### Your goal
Retype the line where "gigot 15 à 20" appears and each line that follows it down to the last line of the records below. Leave the pictures out.

### Entries shown

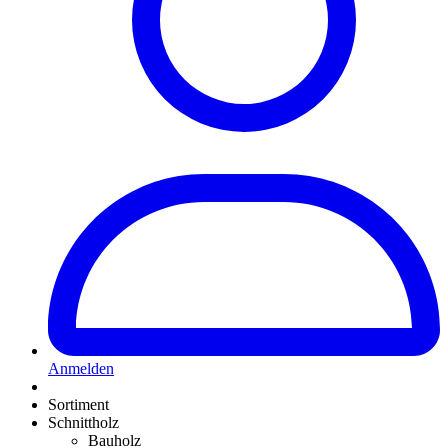
Anmelden
Sortiment
Schnittholz
Bauholz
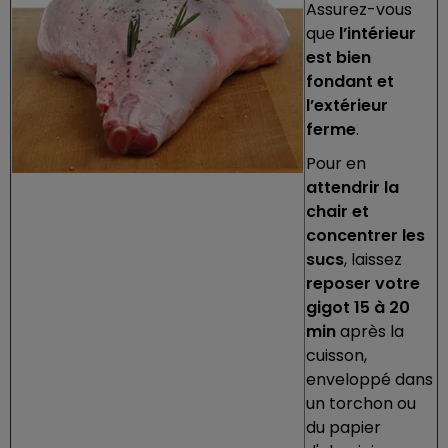
Assurez-vous
que
l’intérieur
est bien
fondant et
l’extérieur
ferme
.
Pour en
attendrir la
chair et
concentrer les
sucs
, laissez
reposer votre
gigot 15 à 20
min
après la
cuisson,
enveloppé dans
un torchon ou
du papier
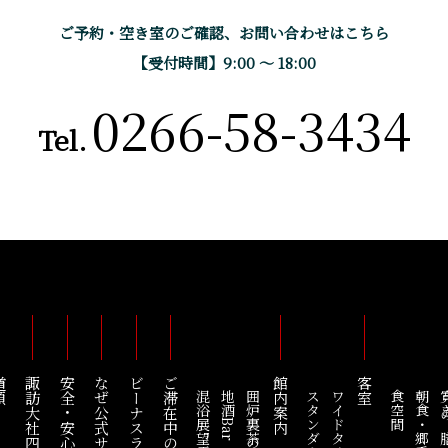
ご予約・空き室のご確認、
お問い合わせはこちら
【受付時間】9:00 〜 18:00
0266-58-3434
Tel.
順
諏訪大社四社を巡る
ビーナスライン
ご滞在中のお愉しみ
館内案内
客室
地酒Bar
囲炉裏茶の間
ワイドタイプ
食空間
朝食・郷香
寛ぎ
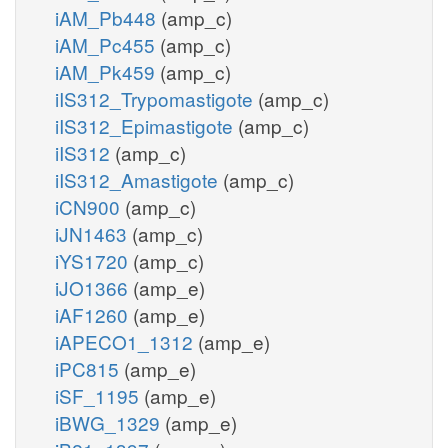
iAM_Pb448
(amp_c)
iAM_Pc455
(amp_c)
iAM_Pk459
(amp_c)
iIS312_Trypomastigote
(amp_c)
iIS312_Epimastigote
(amp_c)
iIS312
(amp_c)
iIS312_Amastigote
(amp_c)
iCN900
(amp_c)
iJN1463
(amp_c)
iYS1720
(amp_c)
iJO1366
(amp_e)
iAF1260
(amp_e)
iAPECO1_1312
(amp_e)
iPC815
(amp_e)
iSF_1195
(amp_e)
iBWG_1329
(amp_e)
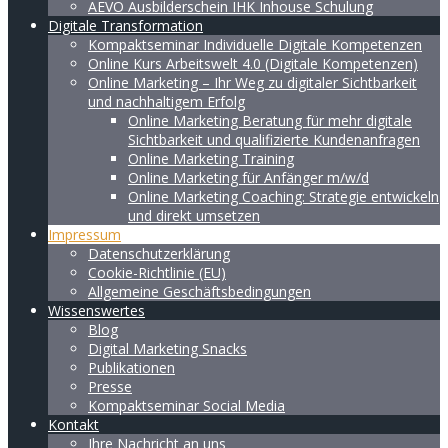
AEVO Ausbilderschein IHK Inhouse Schulung
Digitale Transformation
Kompaktseminar Individuelle Digitale Kompetenzen
Online Kurs Arbeitswelt 4.0 (Digitale Kompetenzen)
Online Marketing – Ihr Weg zu digitaler Sichtbarkeit
und nachhaltigem Erfolg
Online Marketing Beratung für mehr digitale
Sichtbarkeit und qualifizierte Kundenanfragen
Online Marketing Training
Online Marketing für Anfänger m/w/d
Online Marketing Coaching: Strategie entwickeln
und direkt umsetzen
Impressum
Datenschutzerklärung
Cookie-Richtlinie (EU)
Allgemeine Geschäftsbedingungen
Wissenswertes
Blog
Digital Marketing Snacks
Publikationen
Presse
Kompaktseminar Social Media
Kontakt
Ihre Nachricht an uns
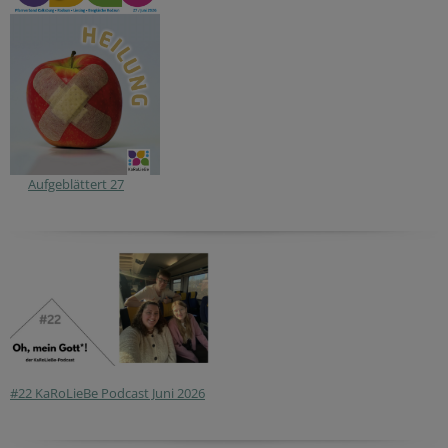
Aufgeblättert 27
#22 KaRoLieBe Podcast Juni 2026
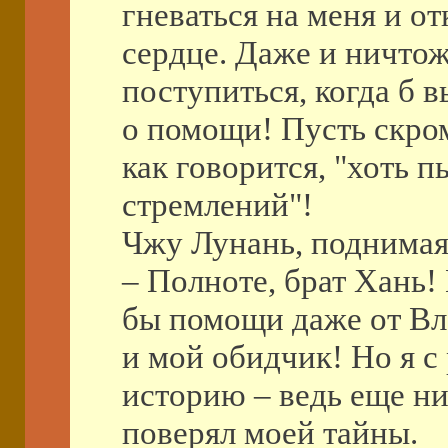
гневаться на меня и от
сердце. Даже и ничто
поступиться, когда б 
о помощи! Пусть скро
как говорится, "хоть п
стремлений"!
Чжу Лунань, поднимая 
– Полноте, брат Хань! 
бы помощи даже от Вла
и мой обидчик! Но я с
историю – ведь еще ни
поверял моей тайны.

### Exercise answer
gigot 15 à 20
min
après la
cuisson,
enveloppé dans
un torchon ou
du papier
ご予約・空き室のご確認、
お問い合わせはこちら
【受付時間】9:00 〜 18:00
0266-58-3434
Tel.
順
諏訪大社四社を巡る
ビーナスライン
ご滞在中のお愉しみ
館内案内
客室
地酒Bar
囲炉裏茶の間
ワイドタイプ
食空間
朝食・郷香
寛ぎ
iAM_Pb448
(amp_c)
iAM_Pc455
(amp_c)
iAM_Pk459
(amp_c)
iIS312_Trypomastigote
(amp_c)
iIS312_Epimastigote
(amp_c)
iIS312
(amp_c)
iIS312_Amastigote
(amp_c)
iCN900
(amp_c)
iJN1463
(amp_c)
iYS1720
(amp_c)
iJO1366
(amp_e)
iAF1260
(amp_e)
iAPECO1_1312
(amp_e)
iPC815
(amp_e)
iSF_1195
(amp_e)
iBWG_1329
(amp_e)
AEVO Ausbilderschein IHK Inhouse Schulung
Digitale Transformation
Kompaktseminar Individuelle Digitale Kompetenzen
Online Kurs Arbeitswelt 4.0 (Digitale Kompetenzen)
Online Marketing – Ihr Weg zu digitaler Sichtbarkeit
und nachhaltigem Erfolg
Online Marketing Beratung für mehr digitale
Sichtbarkeit und qualifizierte Kundenanfragen
Online Marketing Training
Online Marketing für Anfänger m/w/d
Online Marketing Coaching: Strategie entwickeln
und direkt umsetzen
Impressum
Datenschutzerklärung
Cookie-Richtlinie (EU)
Allgemeine Geschäftsbedingungen
Wissenswertes
Blog
Digital Marketing Snacks
Publikationen
Presse
Kompaktseminar Social Media
Kontakt
Ihre Nachricht an uns
Aufgeblättert 27
#22 KaRoLieBe Podcast Juni 2026
гневаться на меня и от
сердце. Даже и ничто
поступиться, когда б 
о помощи! Пусть скро
как говорится, "хоть п
стремлений"!
Чжу Лунань, поднимая 
– Полноте, брат Хань! 
бы помощи даже от Вла
и мой обидчик! Но я с
историю – ведь еще ни
поверял моей тайны.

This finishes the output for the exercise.